It Didn't Start With Stillness
Life finally got really real when I started paying attention.
I haven’t always been the person you’d expect teaching mindfulness and meditation. If I’m honest, it still makes me smile when people assume I must have always been calm, centered, and deeply self-aware. “Your voice is so gentle, it settles me.” That’s a huge compliment, but even now there are times I’m more like a duck, serene on the water, and madly paddling beneath the surface!
This path is a twisty journey, and didn’t happen overnight. It wasn’t smooth or serene. It came with struggle, frustration, and a whole collection of wacky ideas about what living mindfully was supposed to look like. I had a lot of illusions about compassion, self-awareness, and what it meant to be those things.

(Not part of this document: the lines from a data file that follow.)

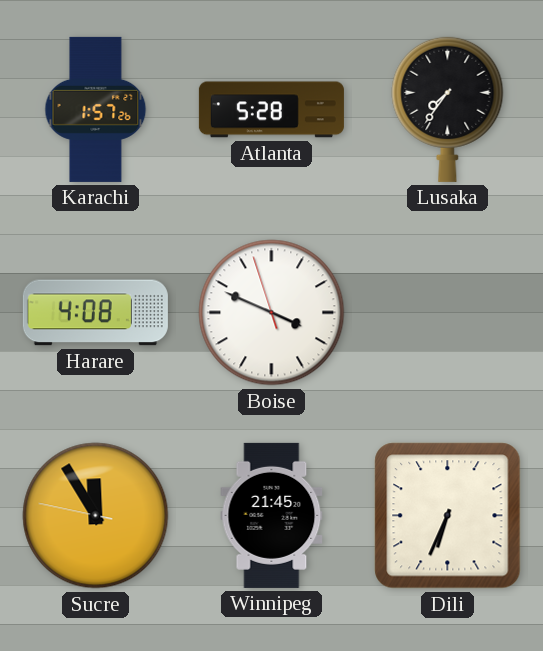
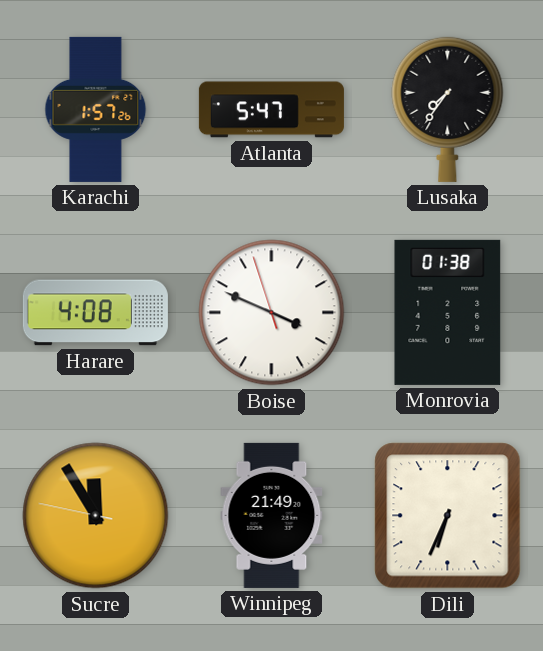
Atlanta: 5:28 -> 5:47
Monrovia: none -> 01:38
Winnipeg: 21:45 -> 21:49
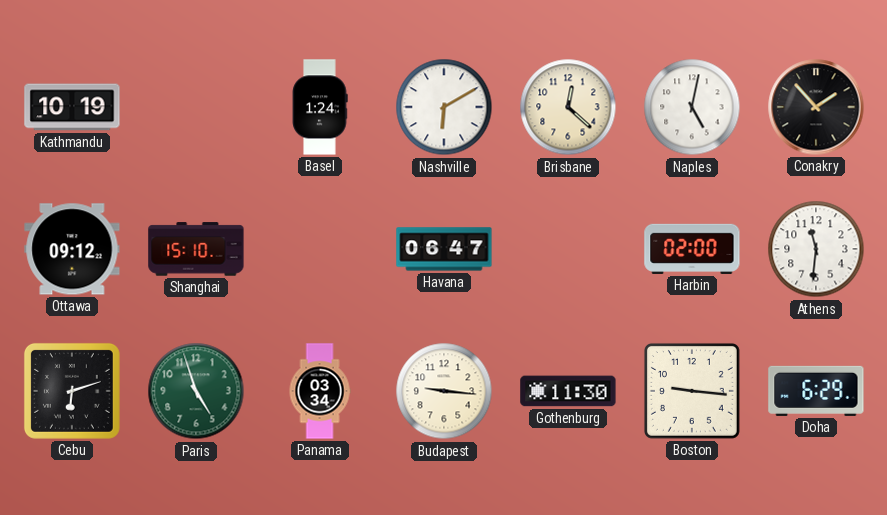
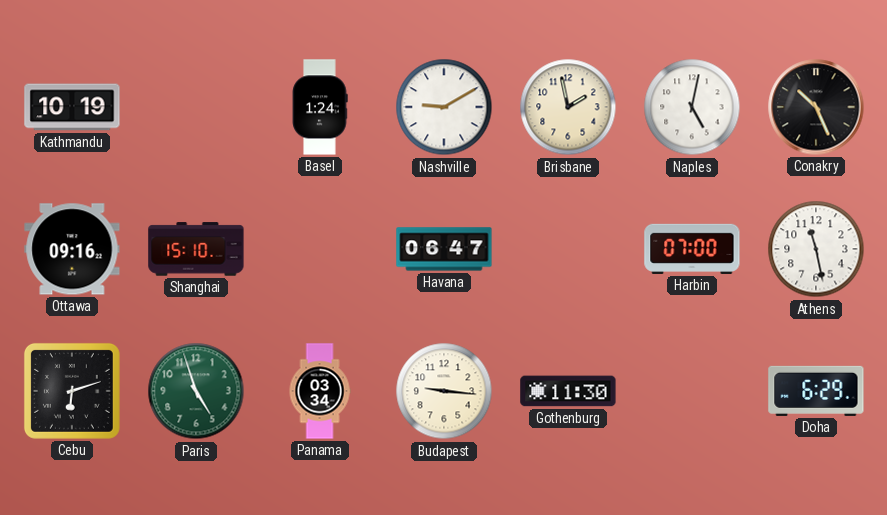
Nashville: 6:10 -> 9:10
Brisbane: 12:22 -> 1:58
Conakry: 1:53 -> 10:26
Ottawa: 09:12 -> 09:16
Harbin: 02:00 -> 07:00
Athens: 11:31 -> 11:28
Boston: 9:16 -> none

I failed miserably at sitting still for meditation; my mind was loud and disorganized. I’d get angry at myself, go out to buy another book, a webinar, a seminar, or quit altogether, only to come back again because I wanted what I envisioned all those teachers had. I did my best imitation of the teachers I admired, sitting just so, listening carefully, hoping that one day the pieces would fall into place.
Some of it helped. I was calmer. More thoughtful. Better at noticing my thoughts. But I still wasn’t really connecting the dots because I was trying too hard to DO, rather than being with what actually was.
What I didn’t understand at the time was that I was trying to think my way into awareness. I was working very hard at something that mostly required listening. My body was part of the conversation, but I wasn’t paying much attention to it.
The shift began when I started exploring practices like Tai Chi, Chi Gong, and yoga (a little). Slower practices. Grounded ones. Less about insight and more about gentle curiosity and awareness of myself and my body.
That curiosity led me to an MBSR (Mindfulness-Based Stress Reduction) retreat, followed by trauma-aware mindfulness training, A Mindfulness-Based Emotional Intelligence program, and compassion training through Stanford’s CCARE program.
What was revealed from there was humbling. I wasn’t bad at feeling, or even stillness, I simply wasn’t aware of how little I was paying attention.
Reactivity and frustration used to pop up out of nowhere. Over time, I began to see patterns more clearly. The tension was already there in my body long before my voice got ranty or my patience thinned.
Mindfulness stopped being abstract and became practical. DOABLE.
Mindfulness isn’t just noticing thoughts. It’s also about noticing sensation and the relation to the thoughts. It’s understanding that the body and mind are in constant conversation.
Somatic awareness gives us choice. It helps us pause instead of react. It opens the door to self-compassion.
After more than 15 years of studying, observing, and learning, this is what I bring into my work with clients. When people connect what’s happening emotionally with what’s happening physically, things soften. Anxiety eases. Focus improves. Sleep returns.
This isn’t about becoming a different person. It’s about coming home to yourself.
If you’re curious, here are a few simple micro-practices to explore.
Scan your body and name where tension lives. Notice feelings without judgment to build a stronger mind-body connection and nurture better emotional regulation by seeing patterns before they escalate.
Move gently without rushing, just for a moment. Roll your shoulders or shift your weight slowly. Feel how the body responds and how it feels in body and mind.
Feel that emotion. Ask where you feel it in the body. How is it connected?
Ground through contact. Notice your feet or your seat in contact with the floor or the surface beneath you. Let gravity remind you of your presence and connection with the earth.
End the day with kindness. Acknowledge one way you showed up today or how someone showed up for you. Smile and let the light shine.
These practices build quiet self-confidence and trust.
You have agency. You have options.
If you’re looking for resources or practices to help you come home to yourself, reach out. I’m happy to share. I’ll be sharing more here too, but you can always message me.
As we step into the coming year, I hope you will pay closer attention to self-care and self-awareness.
The light you’re seeking isn’t something you earn. It’s been there all along, make it something you notice.